Once upon a time, you had a business shipping 1-3 parcels a week, and now you are considering serious logistics. Even if you are not quite there yet, it is essential to take some time to research the cost of warehouse and shipping being outsourced.
There is a lot to consider, like dispatching software for aggregate trucking operations, how much warehouse space you need, would you like a shared warehouse or your own private space.
How often will you ship, is there an option to pool shipments, what are the taxes like?
Your customers want it all, they want it fast, and they don’t want to pay for it. Your shipping methods will impact if a person makes a purchase or not.
The closer you can get your products to your customer in the first place, the less time they will have to wait overall. (That is where you cleverly place warehouses come in).
The last-mile delivery is essential, as they are the ones who will be handing off your parcel into the eager hands of your customers. Not all last-mile delivery companies were made equal.
Once you have some competitive quotes, research the company even further.
Solve Your Last Mile Delivery Challenges is packed with up-to-date information on topics related to last mile delivery including industry trends, logistics strategies, delivery route planning, route optimization, and more.
How are the client reviews?
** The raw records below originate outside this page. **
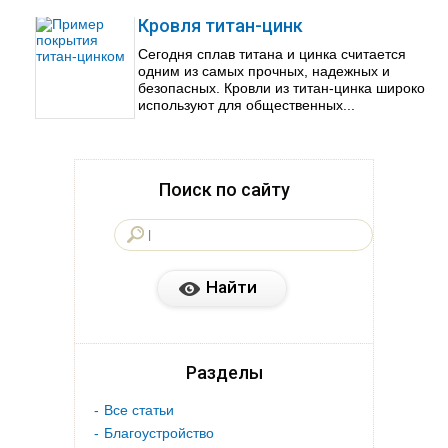
Кровля титан-цинк
Сегодня сплав титана и цинка считается
одним из самых прочных, надежных и
безопасных. Кровли из титан-цинка широко
используют для общественных...
Поиск по сайту
Разделы
Все статьи
Благоустройство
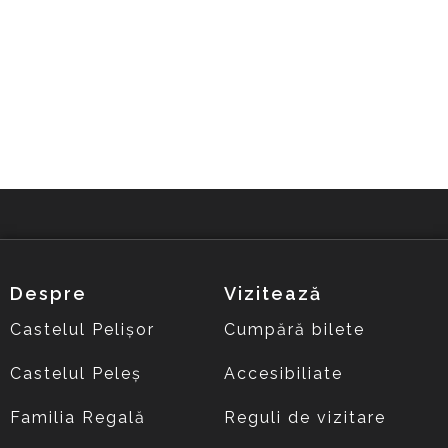
Despre
Vizitează
Castelul Pelișor
Cumpără bilete
Castelul Peleș
Accesibiliate
Familia Regală
Reguli de vizitare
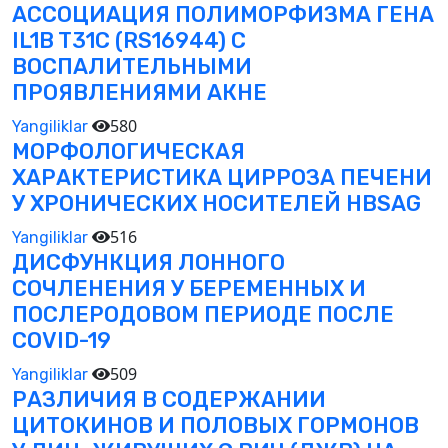
АССОЦИАЦИЯ ПОЛИМОРФИЗМА ГЕНА
IL1B T31C (RS16944) С
ВОСПАЛИТЕЛЬНЫМИ
ПРОЯВЛЕНИЯМИ АКНЕ
580
Yangiliklar
МОРФОЛОГИЧЕСКАЯ
ХАРАКТЕРИСТИКА ЦИРРОЗА ПЕЧЕНИ
У ХРОНИЧЕСКИХ НОСИТЕЛЕЙ HBSAG
516
Yangiliklar
ДИСФУНКЦИЯ ЛОННОГО
СОЧЛЕНЕНИЯ У БЕРЕМЕННЫХ И
ПОСЛЕРОДОВОМ ПЕРИОДЕ ПОСЛЕ
COVID-19
509
Yangiliklar
РАЗЛИЧИЯ В СОДЕРЖАНИИ
ЦИТОКИНОВ И ПОЛОВЫХ ГОРМОНОВ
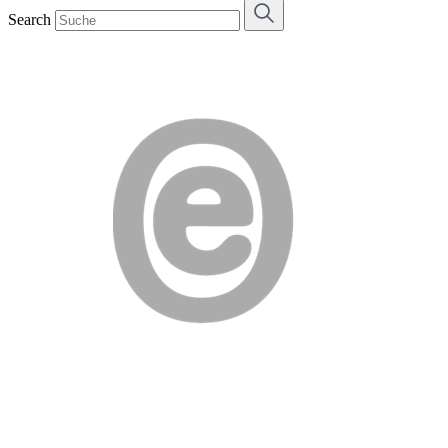
Search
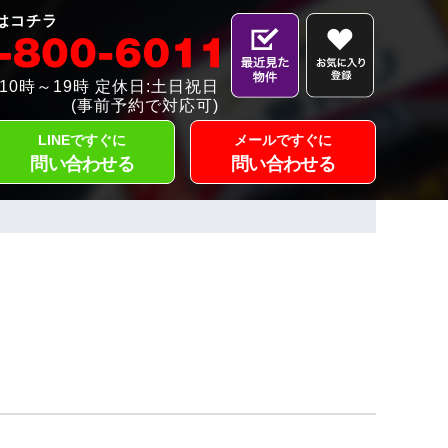
はコチラ
10時～19時 定休日:土日祝日
(事前予約で対応可)
LINEですぐに
メールですぐに
問い合わせる
問い合わせる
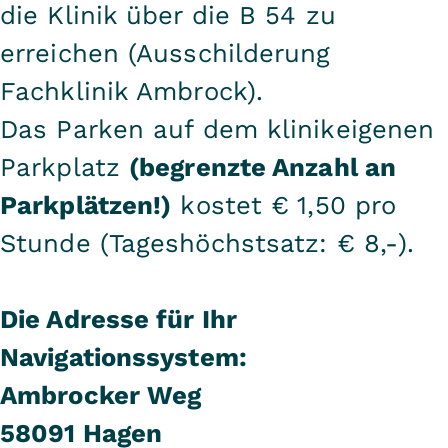
die Klinik über die B 54 zu
erreichen (Ausschilderung
Fachklinik Ambrock).
Das Parken auf dem klinikeigenen
Parkplatz
(begrenzte Anzahl an
Parkplätzen!)
kostet € 1,50 pro
Stunde (Tageshöchstsatz: € 8,-).
Die Adresse für Ihr
Navigationssystem:
Ambrocker Weg
58091 Hagen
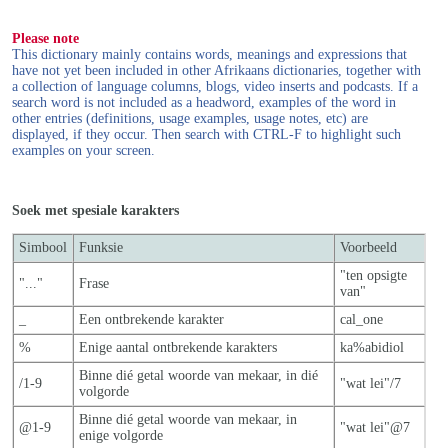
Please note
This dictionary mainly contains words, meanings and expressions that
have not yet been included in other Afrikaans dictionaries, together with
a collection of language columns, blogs, video inserts and podcasts. If a
search word is not included as a headword, examples of the word in
other entries (definitions, usage examples, usage notes, etc) are
displayed, if they occur. Then search with CTRL-F to highlight such
examples on your screen.
Soek met spesiale karakters
Simbool
Funksie
Voorbeeld
"ten opsigte
"..."
Frase
van"
_
Een ontbrekende karakter
cal_one
%
Enige aantal ontbrekende karakters
ka%abidiol
Binne dié getal woorde van mekaar, in dié
/1-9
"wat lei"/7
volgorde
Binne dié getal woorde van mekaar, in
@1-9
"wat lei"@7
enige volgorde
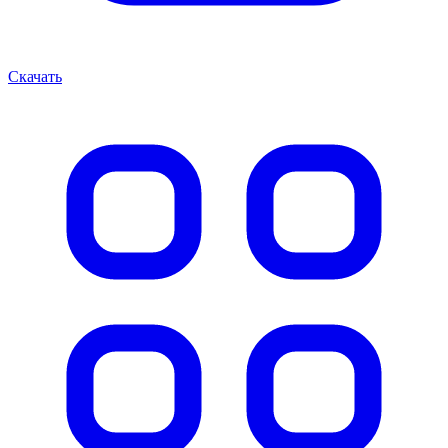
Скачать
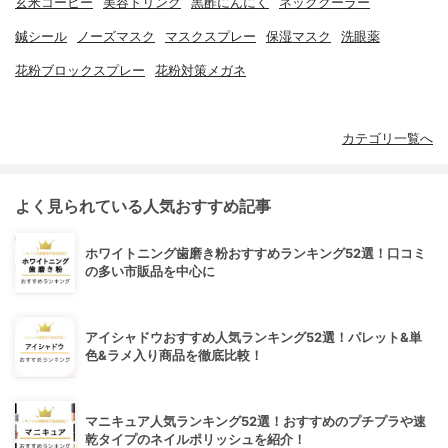
玄米コーヒー
美容ドリンク
黒酢にんにく
ネッククーラー
鍼シール
ノーズマスク
マスクスプレー
保湿マスク
洗眼薬
花粉ブロックスプレー
花粉対策メガネ
カテゴリ一覧へ
よく見られている人気おすすめ記事
ホワイトニング歯磨き粉おすすめランキング52選！口コミ
の多い市販品を中心に
アイシャドウおすすめ人気ランキング52選！パレット&単
色&ラメ入り商品を徹底比較！
マニキュア人気ランキング52選！おすすめのプチプラや速
乾タイプのネイルポリッシュを紹介！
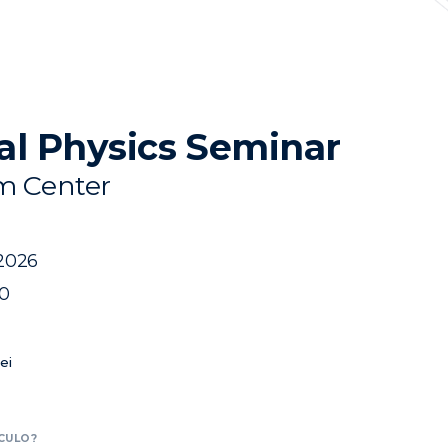
al Physics Seminar
 Center
 2026
40
ei
CULO?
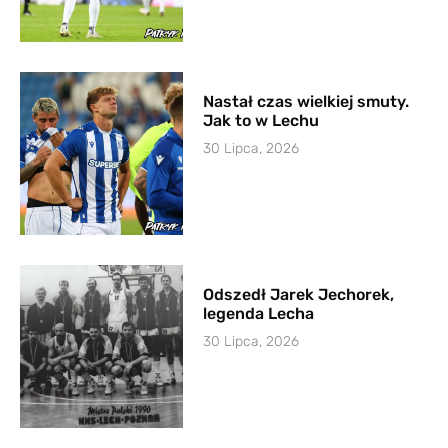
Nastał czas wielkiej smuty.
Jak to w Lechu
30 Lipca, 2026
Odszedł Jarek Jechorek,
legenda Lecha
30 Lipca, 2026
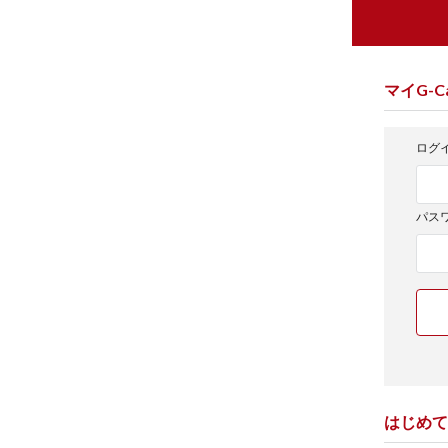
マイG-Ca
ログイ
パス
はじめて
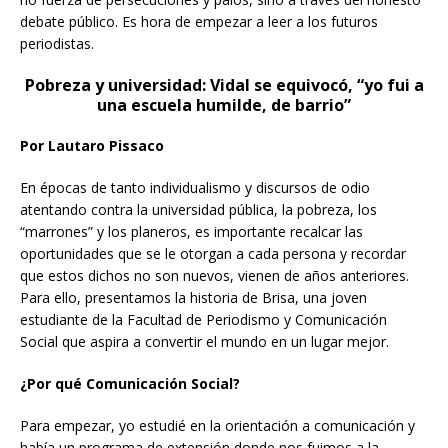
debate público. Es hora de empezar a leer a los futuros
periodistas.
Pobreza y universidad: Vidal se equivocó, “yo fui a
una escuela humilde, de barrio”
Por Lautaro Pissaco
En épocas de tanto individualismo y discursos de odio
atentando contra la universidad pública, la pobreza, los
“marrones” y los planeros, es importante recalcar las
oportunidades que se le otorgan a cada persona y recordar
que estos dichos no son nuevos, vienen de años anteriores.
Para ello, presentamos la historia de Brisa, una joven
estudiante de la Facultad de Periodismo y Comunicación
Social que aspira a convertir el mundo en un lugar mejor.
¿Por qué Comunicación Social?
Para empezar, yo estudié en la orientación a comunicación y
había un programa de extensión donde nos fuimos a la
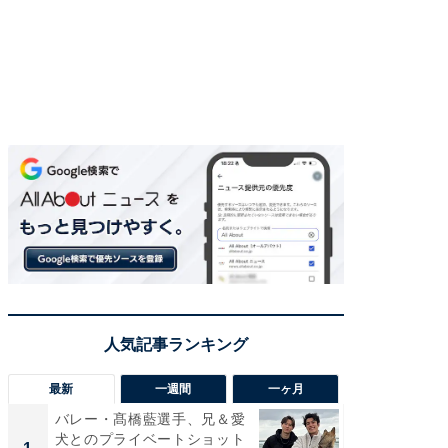
最新
一週間
一ヶ月
バレー・髙橋藍選手、兄＆愛
「さす
犬とのプライベートショット
は」高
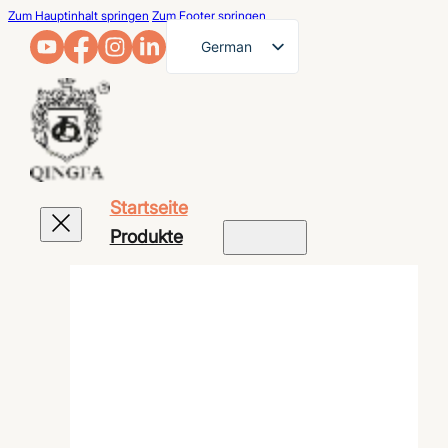
Zum Hauptinhalt springen
Zum Footer springen
German
English
French
Arabic
Russian
Startseite
Spanish
Produkte
Portuguese
Japanese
What about the end-users? Are they known for having shipments go missing?
In most cases, a countrywide network with links to other smaller shipping companies can be the best option.
You also need to think about the possibility of making free postage an option for your customers.
The packaging is a chance to do something good. You can go for lightweight, low carbon-footprint packaging. Think about using little-to-no plastic so that people aren’t overwhelmed.
Use the shipping boxes as a place that you can add more of your advertising. Put stockings, logos, and your websites on the box.
This will make sure that your branding gets more visibility and your customers enjoy a complete experience.
Just remember that the average small business will spend up to $388 on shipping, and that figure will grow as your business does.
It is essential to carefully consider your shipping options and how you can best serve your customers and facilitate growth at the same time.